A gauche toujours, Libération cite Esther Benbassa, historienne du judaïsme qui dénonce : « Certains sites Internet de la diversité, et certains intellectuels venant des milieux de la diversité parlent d’elle comme d’une collabo ».
Ca se précise. Mais tout doucement… Quelques obscurs sites dont on tait les adresses et des « intellectuels » dont on tait les noms feraient partie de cette odieuse conspiration visant à dénigrer la ministre.
Bien entendu, le fait que cette polémique éclate au moment même où la ministre présente devant l’Assemblée le très controversé projet de loi sur la récidive est totalement fortuit.
Il y a fort longtemps, le KGB appelait cela une maskirovska. Et il était très fort dans ce domaine.
Nicolas Sarkozy avait pourtant habitué la presse à cette technique de la victimisation. Il est étonnant qu’elle ne remarque pas la similitude dans la méthode chez Rachida Dati qui est une élève appliquée des méthodes du président.
Durant des mois, le ministre de l’Intérieur, puis le candidat Sarkozy, a multiplié les coups d’éclat, les déclarations à l’emporte-pièce, livrant à la vindicte populaire (dont on sait combien elle repose sur l’intelligence collective et la rationalité) de nombreuses catégories de la population, décrétées tout à tour ou tout à la fois fainéantes, tricheuses et/ou profiteuses. Une fois la polémique (qu’il souhaitait) née de ses propos, Nicolas Sarkozy s’indignait des critiques à son encontre. Toujours sur la forme (on m’attaque) mais jamais sur le fond (ce que je dis, c’est le bon sens près de chez vous, donc non critiquable, Paulo le chômeur de “J’ai une question à vous poser” pense comme moi, c’est donc que j’ai raison). Cette technique est ultime. Elle pose à ses opposant le problème de la quadrature du cercle : soit on réagit (c’est ce qu’il souhaite et il gagnera au coup d’après en se posant en victime), soit on ne réagit pas (et cela lui laisse le champ libre pour se laisser aller à sa décomplexitude. Il gagne également…).
Tout le monde ne voit pas où est la conspiration anti-Dati
Il reste pour l’heure quelques résistants comme Mouloud Aounit, président du Mrap, qui, toujours dans Libération ne croit pas à une campagne de ce type contre Rachida Dati : « Rachida Dati fait l’objet d’une curiosité tout à fait normale et légitime compte tenu de la force symbolique qu’elle représente en tant que femme, issue de l’immigration, et d’un milieu populaire ».

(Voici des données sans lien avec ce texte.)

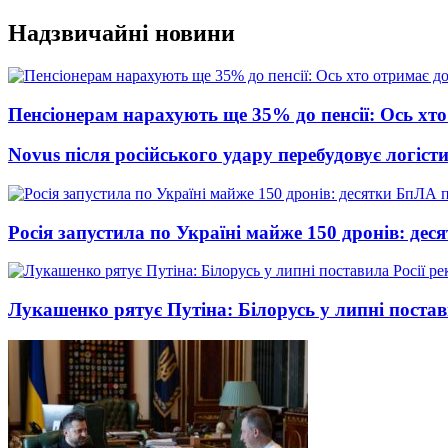
Перейти
Надзвичайні новини
до
вмісту
Пенсіонерам нарахують ще 35% до пенсії: Ось хто 
Novus після російського удару перебудовує логіст
Росія запустила по Україні майже 150 дронів: де
Лукашенко рятує Путіна: Білорусь у липні постави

Le président d’honneur de la Ligue des droits de l’homme, Michel Tubiana est également dubitatif dans Libération : « les « projets judiciaires » de la ministre, qui reviennent à l’Assemblée (…) méritent d’être critiqués car ils n’auront d’autre effet que de remplir les prisons. Sa méthode également, « totalement autoritaire ». « La Ligue a condamné tout cela. Si c’est une machine à critiquer sa politique qui est en route, j’y participerai, conclut ce responsable associatif. Si c’était en revanche une machine à la déstabiliser parce qu’elle est d’origine maghrébine, nous serions amenés à réagir en sens contraire. ». Mais tel n’est pas aujourd’hui, selon lui, le cas. ».
Il n’est visiblement pas venu à l’esprit des journalistes ou des politiques soudainement indignés que Rachida Dati pouvait être critiquée simplement parce qu’elle est la ministre de la Justice et qu’elle défend à ce titre un projet de loi que tous les professionnels jugent au mieux inefficace et contreproductif, au pire stupide.
Ni que le Canard Enchaîné (jamais nommé dans cette histoire) était dans son rôle lorsqu’il rapportait que le directeur et trois autres membres du cabinet de la ministre avaient démissionné, déprimés par son côté autoritaire.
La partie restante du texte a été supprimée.